Looking Backward


From white the world fades
in, vision begins, of pleating
water, sand defined by sandaled
feet, by footsteps.
     Toward the camera
     a wind fixed.
In this dream's a ghost
far shore of ghost hotels
and trees tall tokens
of horizon.
     Foreground, Mort and Beth
     posed shortly to ride
     on Mama's back, unsure
     of what? Helen,
     mother, propped herself
     up on her stomach.
     Paul wore a woolly jumper
     like a little muskrat.
Grandma fading into
sky arrests his arm
as he hops.

     august 1925 sunset
     all day it's been in the seventies
     hazy with small-boned breezes
     arthur under the oaks drinks limeade
     three poles spike the lake down
     to the farthest ones the kids wade
     they hang on kicking
     pretending to swim

Grandma, hair pulled back,
wore a knit dress
that passed for bathing suit.
     She looks from the camera,
     blends with background.
Who is this picture of? Helen smiled
for the camera but is almost buried
by her children
     staring straight at me
     as into a window.

     In Helen's house I look at the photo,
     her mother long dead, and now Arthur;
     children moved away and married.
     The picture is so sharp I could be there,
     even the distortions are believable,
     monochrome and overexposed lake.
     Depth.
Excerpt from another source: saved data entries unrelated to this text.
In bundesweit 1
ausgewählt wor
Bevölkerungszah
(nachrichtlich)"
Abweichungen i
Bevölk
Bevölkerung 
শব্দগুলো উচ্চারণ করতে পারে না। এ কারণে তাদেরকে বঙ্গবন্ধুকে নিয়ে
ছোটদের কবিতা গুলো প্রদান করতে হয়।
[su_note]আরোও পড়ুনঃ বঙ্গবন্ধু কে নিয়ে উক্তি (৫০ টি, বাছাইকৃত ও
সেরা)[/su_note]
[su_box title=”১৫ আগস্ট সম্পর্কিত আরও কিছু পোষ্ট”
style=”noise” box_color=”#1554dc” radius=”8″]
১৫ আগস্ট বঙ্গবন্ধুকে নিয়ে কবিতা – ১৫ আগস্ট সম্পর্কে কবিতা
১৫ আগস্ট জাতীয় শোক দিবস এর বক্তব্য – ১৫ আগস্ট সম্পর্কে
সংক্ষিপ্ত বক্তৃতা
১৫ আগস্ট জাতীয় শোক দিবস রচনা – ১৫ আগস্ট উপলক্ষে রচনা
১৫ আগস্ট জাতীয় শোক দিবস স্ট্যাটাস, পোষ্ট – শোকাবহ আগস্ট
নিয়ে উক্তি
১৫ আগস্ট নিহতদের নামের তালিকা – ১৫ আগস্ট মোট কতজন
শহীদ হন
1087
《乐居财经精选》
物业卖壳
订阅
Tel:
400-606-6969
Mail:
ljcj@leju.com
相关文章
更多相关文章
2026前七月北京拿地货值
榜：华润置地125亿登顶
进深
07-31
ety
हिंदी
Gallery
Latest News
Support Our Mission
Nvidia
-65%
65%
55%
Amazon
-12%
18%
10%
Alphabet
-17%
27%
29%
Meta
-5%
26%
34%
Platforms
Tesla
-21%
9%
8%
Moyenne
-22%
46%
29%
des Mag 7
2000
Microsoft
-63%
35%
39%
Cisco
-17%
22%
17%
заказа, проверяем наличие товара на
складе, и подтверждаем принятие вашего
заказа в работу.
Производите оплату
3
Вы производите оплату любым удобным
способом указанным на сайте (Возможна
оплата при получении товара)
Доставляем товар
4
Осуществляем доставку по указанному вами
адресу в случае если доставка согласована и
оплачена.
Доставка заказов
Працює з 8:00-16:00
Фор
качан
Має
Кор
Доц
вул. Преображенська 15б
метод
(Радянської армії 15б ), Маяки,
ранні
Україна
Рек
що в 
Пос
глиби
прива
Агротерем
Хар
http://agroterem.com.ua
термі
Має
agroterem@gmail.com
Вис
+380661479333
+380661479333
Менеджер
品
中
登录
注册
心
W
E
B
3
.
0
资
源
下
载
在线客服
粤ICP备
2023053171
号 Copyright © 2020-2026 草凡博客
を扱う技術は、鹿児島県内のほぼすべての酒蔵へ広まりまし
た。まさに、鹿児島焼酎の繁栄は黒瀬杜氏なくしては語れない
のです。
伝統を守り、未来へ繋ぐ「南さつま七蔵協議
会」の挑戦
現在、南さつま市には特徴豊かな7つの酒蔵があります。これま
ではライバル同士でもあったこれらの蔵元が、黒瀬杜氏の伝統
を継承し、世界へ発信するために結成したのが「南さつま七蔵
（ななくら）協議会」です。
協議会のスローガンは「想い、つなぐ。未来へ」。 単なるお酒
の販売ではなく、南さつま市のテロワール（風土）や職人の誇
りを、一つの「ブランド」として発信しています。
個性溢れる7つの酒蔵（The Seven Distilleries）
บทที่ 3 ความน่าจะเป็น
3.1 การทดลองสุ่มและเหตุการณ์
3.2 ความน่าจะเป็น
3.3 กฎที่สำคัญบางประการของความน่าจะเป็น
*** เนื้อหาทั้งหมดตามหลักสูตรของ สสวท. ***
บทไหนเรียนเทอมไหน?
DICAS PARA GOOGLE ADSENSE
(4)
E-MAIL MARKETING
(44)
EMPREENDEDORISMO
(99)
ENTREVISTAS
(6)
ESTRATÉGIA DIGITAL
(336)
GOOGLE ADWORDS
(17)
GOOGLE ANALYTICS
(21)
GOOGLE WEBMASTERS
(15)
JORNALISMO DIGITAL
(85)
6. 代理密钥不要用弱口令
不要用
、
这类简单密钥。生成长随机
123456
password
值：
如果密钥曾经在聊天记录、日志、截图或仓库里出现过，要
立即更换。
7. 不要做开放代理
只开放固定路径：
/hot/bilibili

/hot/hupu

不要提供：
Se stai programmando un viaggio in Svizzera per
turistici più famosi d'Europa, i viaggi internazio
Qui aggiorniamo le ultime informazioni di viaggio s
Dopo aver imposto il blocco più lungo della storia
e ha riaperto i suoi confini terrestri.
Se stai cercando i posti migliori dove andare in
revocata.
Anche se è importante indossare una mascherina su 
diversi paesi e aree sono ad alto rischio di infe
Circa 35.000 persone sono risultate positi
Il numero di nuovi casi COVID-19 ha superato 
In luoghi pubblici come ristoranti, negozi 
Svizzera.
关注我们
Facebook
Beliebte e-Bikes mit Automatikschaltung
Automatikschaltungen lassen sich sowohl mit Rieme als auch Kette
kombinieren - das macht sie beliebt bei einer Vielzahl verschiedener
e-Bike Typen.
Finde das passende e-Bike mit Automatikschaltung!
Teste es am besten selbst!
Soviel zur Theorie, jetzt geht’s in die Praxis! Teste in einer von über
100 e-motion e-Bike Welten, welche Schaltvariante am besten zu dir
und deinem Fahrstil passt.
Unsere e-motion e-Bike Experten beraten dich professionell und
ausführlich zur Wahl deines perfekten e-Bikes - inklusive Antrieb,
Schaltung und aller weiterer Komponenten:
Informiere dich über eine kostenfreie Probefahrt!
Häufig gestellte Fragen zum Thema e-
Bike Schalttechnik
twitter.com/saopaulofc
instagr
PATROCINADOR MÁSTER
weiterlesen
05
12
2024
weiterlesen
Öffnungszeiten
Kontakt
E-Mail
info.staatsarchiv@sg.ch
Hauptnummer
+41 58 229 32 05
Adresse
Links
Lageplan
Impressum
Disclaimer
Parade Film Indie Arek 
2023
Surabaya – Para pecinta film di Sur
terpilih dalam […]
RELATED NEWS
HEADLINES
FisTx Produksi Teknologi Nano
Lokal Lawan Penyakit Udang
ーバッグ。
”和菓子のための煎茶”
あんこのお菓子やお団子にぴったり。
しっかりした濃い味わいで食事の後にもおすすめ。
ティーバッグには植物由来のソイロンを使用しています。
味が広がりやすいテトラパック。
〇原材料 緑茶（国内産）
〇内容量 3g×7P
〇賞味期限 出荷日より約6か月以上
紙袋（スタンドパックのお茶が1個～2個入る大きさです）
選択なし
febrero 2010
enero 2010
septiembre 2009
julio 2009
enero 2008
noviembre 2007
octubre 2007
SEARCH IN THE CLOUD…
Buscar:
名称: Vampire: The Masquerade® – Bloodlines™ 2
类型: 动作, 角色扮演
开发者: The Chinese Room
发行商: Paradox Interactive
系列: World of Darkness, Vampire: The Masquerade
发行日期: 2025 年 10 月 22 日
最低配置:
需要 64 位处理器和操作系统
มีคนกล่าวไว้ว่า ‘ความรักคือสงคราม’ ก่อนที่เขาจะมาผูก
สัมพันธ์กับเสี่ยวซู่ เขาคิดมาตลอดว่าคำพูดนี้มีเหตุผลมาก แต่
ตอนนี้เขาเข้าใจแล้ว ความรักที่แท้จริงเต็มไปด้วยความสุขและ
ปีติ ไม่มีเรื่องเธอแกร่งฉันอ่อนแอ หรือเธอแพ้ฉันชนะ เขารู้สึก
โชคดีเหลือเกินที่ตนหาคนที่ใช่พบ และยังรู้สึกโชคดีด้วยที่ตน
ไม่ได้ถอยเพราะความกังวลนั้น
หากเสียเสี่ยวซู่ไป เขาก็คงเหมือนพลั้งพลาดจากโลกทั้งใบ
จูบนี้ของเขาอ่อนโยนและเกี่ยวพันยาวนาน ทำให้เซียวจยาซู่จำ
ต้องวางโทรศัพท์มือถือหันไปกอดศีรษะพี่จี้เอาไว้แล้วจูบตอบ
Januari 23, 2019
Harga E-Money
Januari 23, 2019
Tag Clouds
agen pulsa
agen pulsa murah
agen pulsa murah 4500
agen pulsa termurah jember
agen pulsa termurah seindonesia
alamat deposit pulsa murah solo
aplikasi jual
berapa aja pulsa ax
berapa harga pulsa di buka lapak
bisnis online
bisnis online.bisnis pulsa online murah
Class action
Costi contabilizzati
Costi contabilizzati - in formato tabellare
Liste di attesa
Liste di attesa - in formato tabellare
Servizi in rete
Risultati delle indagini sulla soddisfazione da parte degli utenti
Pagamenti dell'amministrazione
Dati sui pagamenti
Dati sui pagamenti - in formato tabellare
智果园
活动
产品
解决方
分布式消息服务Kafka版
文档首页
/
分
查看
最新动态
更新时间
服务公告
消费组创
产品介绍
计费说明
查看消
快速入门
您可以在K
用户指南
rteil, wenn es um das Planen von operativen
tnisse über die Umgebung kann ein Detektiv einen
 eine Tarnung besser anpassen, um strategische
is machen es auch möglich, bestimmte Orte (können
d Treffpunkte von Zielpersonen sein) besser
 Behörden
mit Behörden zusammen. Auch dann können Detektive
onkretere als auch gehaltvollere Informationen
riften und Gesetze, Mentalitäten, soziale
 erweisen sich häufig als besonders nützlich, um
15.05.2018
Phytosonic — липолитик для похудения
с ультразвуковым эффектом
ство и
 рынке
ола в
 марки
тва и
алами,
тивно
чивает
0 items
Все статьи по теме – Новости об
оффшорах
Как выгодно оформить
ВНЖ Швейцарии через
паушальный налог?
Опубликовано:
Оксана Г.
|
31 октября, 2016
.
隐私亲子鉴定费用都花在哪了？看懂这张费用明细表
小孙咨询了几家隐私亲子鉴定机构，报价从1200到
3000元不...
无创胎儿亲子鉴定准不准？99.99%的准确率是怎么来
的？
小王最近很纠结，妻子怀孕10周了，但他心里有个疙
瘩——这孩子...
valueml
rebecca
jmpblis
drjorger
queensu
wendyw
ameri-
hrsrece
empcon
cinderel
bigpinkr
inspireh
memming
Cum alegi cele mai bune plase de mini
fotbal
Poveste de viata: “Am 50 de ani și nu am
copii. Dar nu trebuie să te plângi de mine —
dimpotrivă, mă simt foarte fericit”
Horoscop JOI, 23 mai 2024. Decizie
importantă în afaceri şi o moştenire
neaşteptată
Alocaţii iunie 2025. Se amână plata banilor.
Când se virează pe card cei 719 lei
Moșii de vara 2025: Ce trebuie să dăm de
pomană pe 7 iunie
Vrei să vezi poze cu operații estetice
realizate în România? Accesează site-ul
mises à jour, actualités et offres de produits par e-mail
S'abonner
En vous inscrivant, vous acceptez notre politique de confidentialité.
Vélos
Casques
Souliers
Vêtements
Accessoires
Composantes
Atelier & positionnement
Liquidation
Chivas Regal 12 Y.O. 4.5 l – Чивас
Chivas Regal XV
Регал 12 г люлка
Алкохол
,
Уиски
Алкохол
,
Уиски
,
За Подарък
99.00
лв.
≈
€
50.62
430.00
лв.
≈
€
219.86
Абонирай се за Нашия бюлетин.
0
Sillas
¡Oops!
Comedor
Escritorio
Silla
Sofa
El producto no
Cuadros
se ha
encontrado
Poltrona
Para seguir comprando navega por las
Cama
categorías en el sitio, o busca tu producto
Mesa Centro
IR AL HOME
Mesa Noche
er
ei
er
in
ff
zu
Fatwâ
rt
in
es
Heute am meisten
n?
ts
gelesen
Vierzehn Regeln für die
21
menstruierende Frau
I might be Mort,
     wild ears, buck teeth, the asking
     look. The eyes are sharp linchpins.

I could hear the waves,
Paul singing, Oldsmobile horns
from across the lake.
I can't say
     what I'm trying to say. Maybe
     it is that in thirty years
     that girl, Beth, will have a child,
     and in twenty-five unimaginable more
     he will see a photograph
     about which he will try to write.